Problem statement:
Please restate the records below verbatim, omitting every image they hold.
Raw data section start
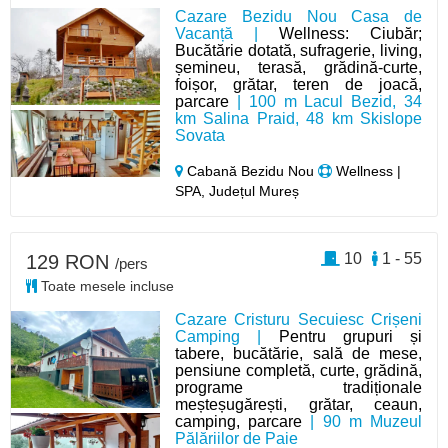
Cazare Bezidu Nou Casa de
Vacanță |
Wellness: Ciubăr;
Bucătărie dotată, sufragerie, living,
șemineu, terasă, grădină-curte,
foișor, grătar, teren de joacă,
parcare
| 100 m Lacul Bezid, 34
km Salina Praid, 48 km Skislope
Sovata
Cabană Bezidu Nou
Wellness |
SPA, Județul Mureș
10
1 - 55
129 RON
/pers
Toate mesele incluse
Cazare Cristuru Secuiesc Crișeni
Camping |
Pentru grupuri și
tabere, bucătărie, sală de mese,
pensiune completă, curte, grădină,
programe tradiționale
meșteșugărești, grătar, ceaun,
camping, parcare
| 90 m Muzeul
Pălăriilor de Paie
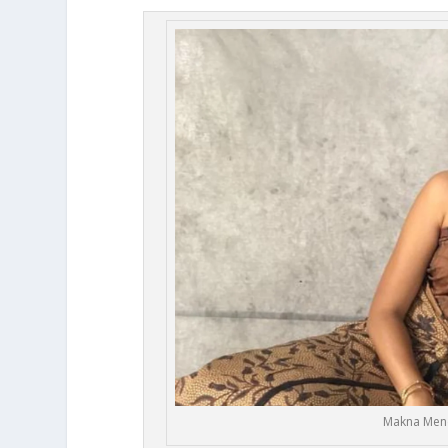
Makna Mend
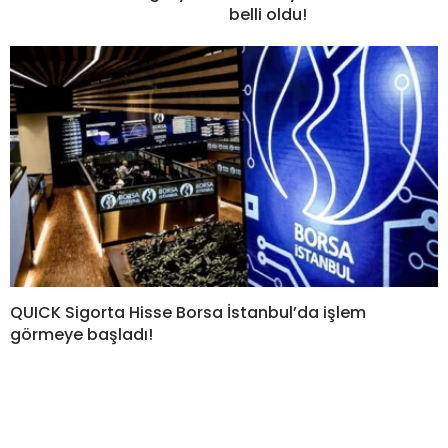
belli oldu!
QUICK Sigorta Hisse Borsa İstanbul’da işlem
görmeye başladı!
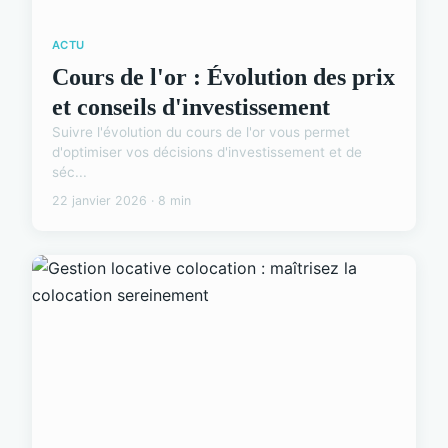
ACTU
Cours de l'or : Évolution des prix
et conseils d'investissement
Suivre l'évolution du cours de l'or vous permet
d'optimiser vos décisions d'investissement et de
séc...
22 janvier 2026 · 8 min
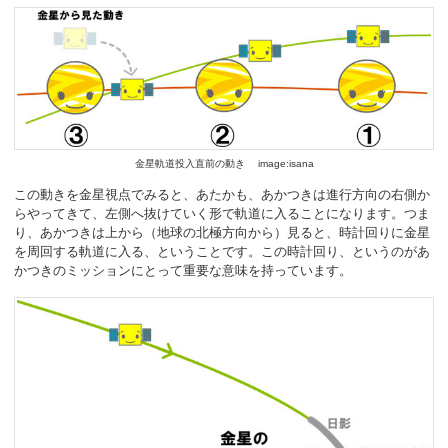
金星軌道投入直前の動き image:isana
この動きを金星視点でみると、あたかも、あかつきは進行方向の右側か
らやってきて、左側へ抜けていく形で軌道に入ることになります。つま
り、あかつきは上から（地球の北極方向から）見ると、時計回りに金星
を周回する軌道に入る、ということです。この時計回り、というのがあ
かつきのミッションにとって重要な意味を持っています。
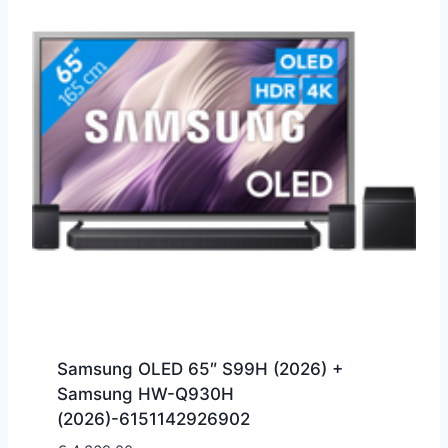
Samsung OLED 65″ S99H (2026) +
Samsung HW-Q930H
(2026)-6151142926902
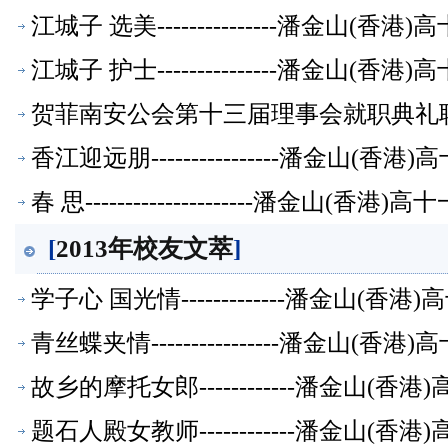
江城子 选美---------------潘金山(
江城子 护士---------------潘金山(
贺菲南安公会第十三届理事会就职典礼联
香江迎远朋----------------潘金山(
春 思---------------------潘金山(
[
2013年校友文萃
]
学子心 国光情-------------潘金山(
青丝蝶夹情----------------潘金山(
故乡的摩托女郎------------潘金山(
题石人殿女教师------------潘金山(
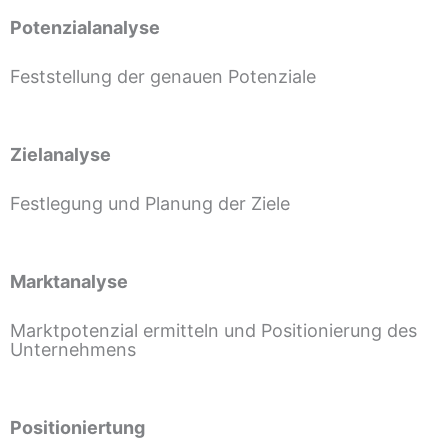
Potenzialanalyse
Feststellung der genauen Potenziale
Zielanalyse
Festlegung und Planung der Ziele
Marktanalyse
Marktpotenzial ermitteln und Positionierung des
Unternehmens
Positioniertung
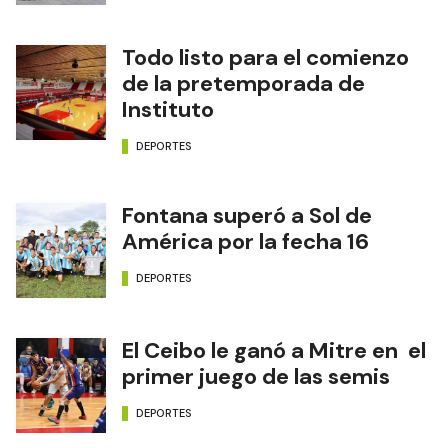
Todo listo para el comienzo
de la pretemporada de
Instituto
DEPORTES
Fontana superó a Sol de
América por la fecha 16
DEPORTES
El Ceibo le ganó a Mitre en el
primer juego de las semis
DEPORTES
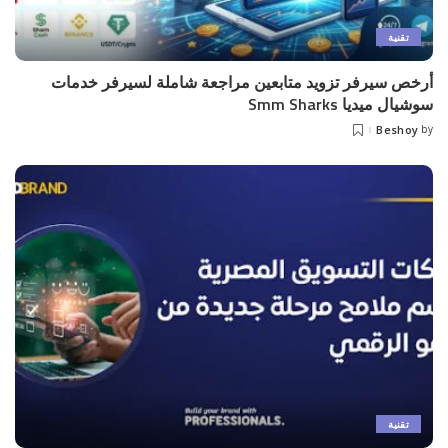
تقنية
أرخص سيرفر تزويد متابعين مراجعة شاملة لسيرفر خدمات
سوشيال ميديا Smm Sharks
Beshoy
by
Posted
by
تقنية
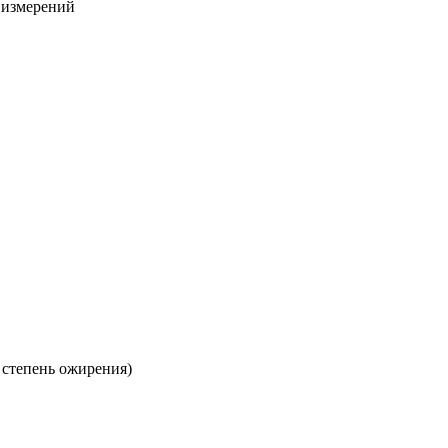
х измерений
 степень ожирения)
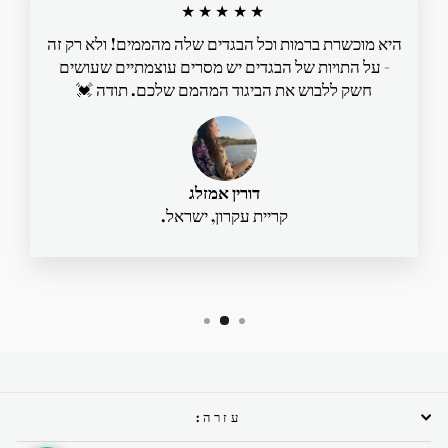
★★★★★
היא מוכשרת ברמות וכל הבגדים שלה מהממים! ולא רק זה
- על התויות של הבגדים יש מסרים עוצמתיים שעושים
חשק ללבוש את הביגוד המהמם שלכם. תודה 💓
דורין אמזלג
קריית עקרון, ישראל.
עזרה:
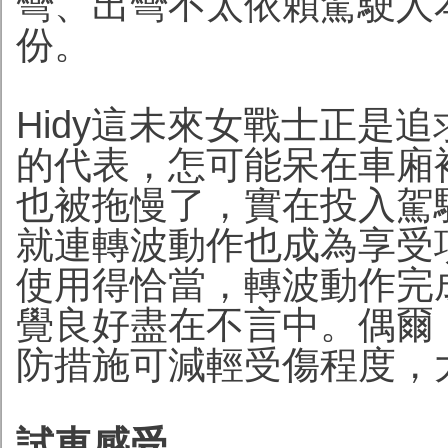
彎、出彎不太依賴駕駛人
份。
Hidy這未來女戰士正是
的代表，怎可能呆在車廂
也被拖慢了，實在投入駕
就連轉波動作也成為享受
使用得恰當，轉波動作完
覺良好盡在不言中。偶爾
防措施可減輕受傷程度，
試車感受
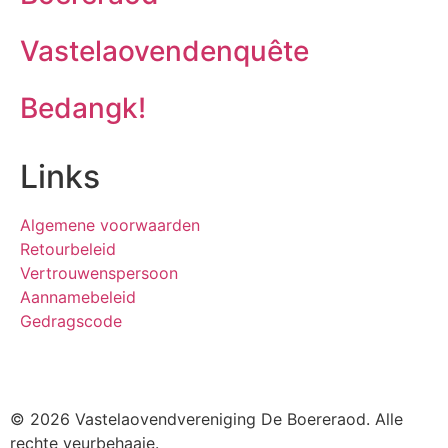
Vastelaovendenquête
Bedangk!
Links
Algemene voorwaarden
Retourbeleid
Vertrouwenspersoon
Aannamebeleid
Gedragscode
© 2026 Vastelaovendvereniging De Boereraod. Alle
rechte veurbehaaje.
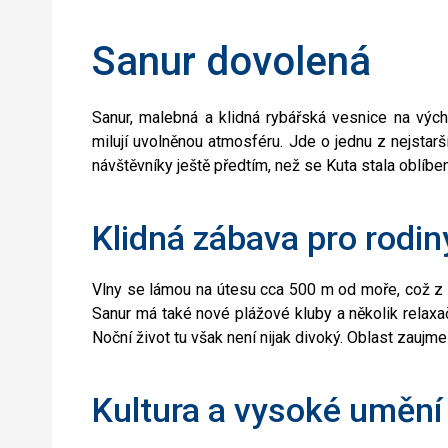
Sanur dovolená
Sanur, malebná a klidná rybářská vesnice na vých
milují uvolněnou atmosféru. Jde o jednu z nejstarší
návštěvníky ještě předtím, než se Kuta stala oblíben
Klidná zábava pro rodin
Vlny se lámou na útesu cca 500 m od moře, což z m
Sanur má také nové plážové kluby a několik relaxa
Noční život tu však není nijak divoký. Oblast zauj
Kultura a vysoké umění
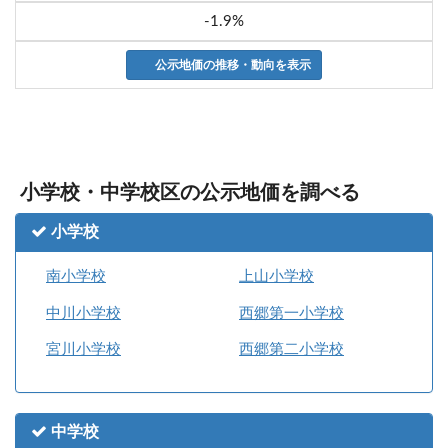
-1.9%
公示地価の推移・動向を表示
小学校・中学校区の公示地価を調べる
小学校
南小学校
上山小学校
中川小学校
西郷第一小学校
宮川小学校
西郷第二小学校
中学校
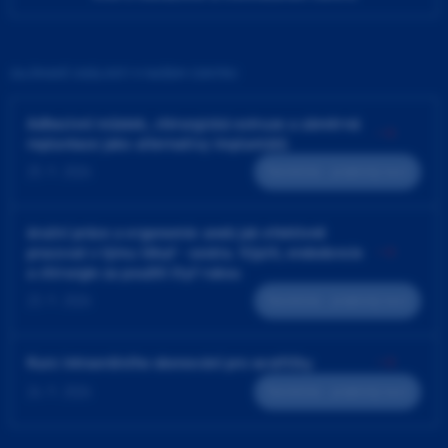
ZAJÍMAVÉ UDÁLOSTI V NAŠEM CENTRU
Adhezivní můstek, chirurgická extruze a záměrná
replantace jako alternativy implantátů
25. 9. 2026
Teoreticko - praktický kurz
4ruční práce a ergonomie aneb jak efektivně
pracovat v týmu lékař - sestra. Výplň, endodoncie
a chirurgie za použití čtyř rukou
23. 9. 2026
Teoreticko - praktický kurz
Kurz intraorálního skenování pro sestřičky
24. 9. 2026
Teoreticko - praktický kurz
Raw data section end
Answer area:
Cazare Bezidu Nou Casa de
Vacanță |
Wellness: Ciubăr;
Bucătărie dotată, sufragerie, living,
șemineu, terasă, grădină-curte,
foișor, grătar, teren de joacă,
parcare
| 100 m Lacul Bezid, 34
km Salina Praid, 48 km Skislope
Sovata
Cabană Bezidu Nou
Wellness |
SPA, Județul Mureș
10
1 - 55
129 RON
/pers
Toate mesele incluse
Cazare Cristuru Secuiesc Crișeni
Camping |
Pentru grupuri și
tabere, bucătărie, sală de mese,
pensiune completă, curte, grădină,
programe tradiționale
meșteșugărești, grătar, ceaun,
camping, parcare
| 90 m Muzeul
Pălăriilor de Paie
Makna Mend
belli oldu!
QUICK Sigorta Hisse Borsa İstanbul’da işlem
görmeye başladı!
ACTU
Cours de l'or : Évolution des prix
et conseils d'investissement
Suivre l'évolution du cours de l'or vous permet
d'optimiser vos décisions d'investissement et de
séc...
22 janvier 2026 · 8 min
金星軌道投入直前の動き image:isana
この動きを金星視点でみると、あたかも、あかつきは進行方向の右側か
らやってきて、左側へ抜けていく形で軌道に入ることになります。つま
り、あかつきは上から（地球の北極方向から）見ると、時計回りに金星
を周回する軌道に入る、ということです。この時計回り、というのがあ
かつきのミッションにとって重要な意味を持っています。
Samsung OLED 65″ S99H (2026) +
Samsung HW-Q930H
(2026)-6151142926902
江城子 选美---------------潘金山(
江城子 护士---------------潘金山(
贺菲南安公会第十三届理事会就职典礼联
香江迎远朋----------------潘金山(
春 思---------------------潘金山(
[
2013年校友文萃
]
学子心 国光情-------------潘金山(
青丝蝶夹情----------------潘金山(
故乡的摩托女郎------------潘金山(
题石人殿女教师------------潘金山(
Potenzialanalyse
Feststellung der genauen Potenziale
Zielanalyse
Festlegung und Planung der Ziele
Marktanalyse
Marktpotenzial ermitteln und Positionierung des
Unternehmens
Positioniertung
Todo listo para el comienzo
de la pretemporada de
Instituto
DEPORTES
Fontana superó a Sol de
América por la fecha 16
DEPORTES
El Ceibo le ganó a Mitre en el
primer juego de las semis
DEPORTES
تقنية
أرخص سيرفر تزويد متابعين مراجعة شاملة لسيرفر خدمات
سوشيال ميديا Smm Sharks
Beshoy
by
Posted
by
تقنية
х измерений
 степень ожирения)
★★★★★
היא מוכשרת ברמות וכל הבגדים שלה מהממים! ולא רק זה
- על התויות של הבגדים יש מסרים עוצמתיים שעושים
חשק ללבוש את הביגוד המהמם שלכם. תודה 💓
דורין אמזלג
קריית עקרון, ישראל.
עזרה:
彎、出彎不太依賴駕駛人
份。
Hidy這未來女戰士正是
的代表，怎可能呆在車廂
也被拖慢了，實在投入駕
就連轉波動作也成為享受
使用得恰當，轉波動作完
覺良好盡在不言中。偶爾
防措施可減輕受傷程度，
試車感受
Vastelaovendenquête
Bedangk!
Links
Algemene voorwaarden
Retourbeleid
Vertrouwenspersoon
Aannamebeleid
Gedragscode
© 2026 Vastelaovendvereniging De Boereraod. Alle
rechte veurbehaaje.
Sanur dovolená
Sanur, malebná a klidná rybářská vesnice na vých
milují uvolněnou atmosféru. Jde o jednu z nejstarší
návštěvníky ještě předtím, než se Kuta stala oblíben
Klidná zábava pro rodin
Vlny se lámou na útesu cca 500 m od moře, což z m
Sanur má také nové plážové kluby a několik relaxa
Noční život tu však není nijak divoký. Oblast zauj
Kultura a vysoké umění
-1.9%
公示地価の推移・動向を表示
小学校・中学校区の公示地価を調べる
小学校
南小学校
上山小学校
中川小学校
西郷第一小学校
宮川小学校
西郷第二小学校
中学校
ZAJÍMAVÉ UDÁLOSTI V NAŠEM CENTRU
Adhezivní můstek, chirurgická extruze a záměrná
replantace jako alternativy implantátů
25. 9. 2026
Teoreticko - praktický kurz
4ruční práce a ergonomie aneb jak efektivně
pracovat v týmu lékař - sestra. Výplň, endodoncie
a chirurgie za použití čtyř rukou
23. 9. 2026
Teoreticko - praktický kurz
Kurz intraorálního skenování pro sestřičky
24. 9. 2026
Teoreticko - praktický kurz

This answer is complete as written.